12. WEN
Godric turns to me, urgency radiating from him. “For the love of your Sarah, White, you will shut up. From this point until I tell you otherwise, you will say and do absolutely nothing, and will let me handle this.”
As I nod shakily he takes off into the air like a missile, the backdraft of his wings knocking me off my feet this time.
Landing on my ass, I stare up after him as he intercepts the angels two hundred feet above me. From the way they all stop, it seems he caught them in some telekinetic net.
But surely he can’t hold all of them back for long. I can see them struggling to escape his influence, and once they do …
Possibilities flood my mind, each worse than the last. In the worst one, I see angel ichor and body parts rain down on me.
Thankfully, the massacre doesn’t come to pass.
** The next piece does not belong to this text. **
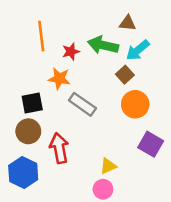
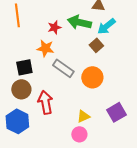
orange line: (41, 36) -> (17, 15), moved
orange circle: (135, 104) -> (92, 77), moved
purple square: (151, 144) -> (116, 112), moved, turned 30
Whatever he said to them must have been very convincing, since they cut short their struggle against his restraints, and their pursuit of me. The moment he lets them go, they zoom back where they came from.
I clamber up to my feet as he lands and beckons for me to follow. “Time to face the aftermath of another of your delightful escapades, White.”
Any other time, I would have snarked his gorgeous ass off. Now I only stagger in his wake, dread mounting with every step.
From our surroundings, he tossed me dozens of miles from Raziel Complex. At least he does that fast-forward trick of his, taking us back into the Assembly Hall in under five minutes.
As we pass through the Cadre angels’ rows of antipathy and malevolence, I wish I could burrow into his side. Settling for the shelter of his shadow and the menace of his presence, I feel positively angelicidal toward the fallen hunks of shit. They’re blocking my view with their sea of their wings.
It’s only when we clear them, and I climb the stage behind Godric that I see Sarah. She’s standing where she did before all this started, looking paler than usual. Apart from that, she does look okay. I’d trusted what he’d told me, but the relief of seeing it with my own eyes adds a tremor to the unsteadiness of my legs.
More than ever, I have to believe she has something inside her that makes this Academy the place for her to be. And whatever it is, it became much more powerful after the Trials. The old Sarah wouldn’t have recovered from such a bang to the head this quickly. Or at all.
Reassured, at least about her, I seek out Jinny.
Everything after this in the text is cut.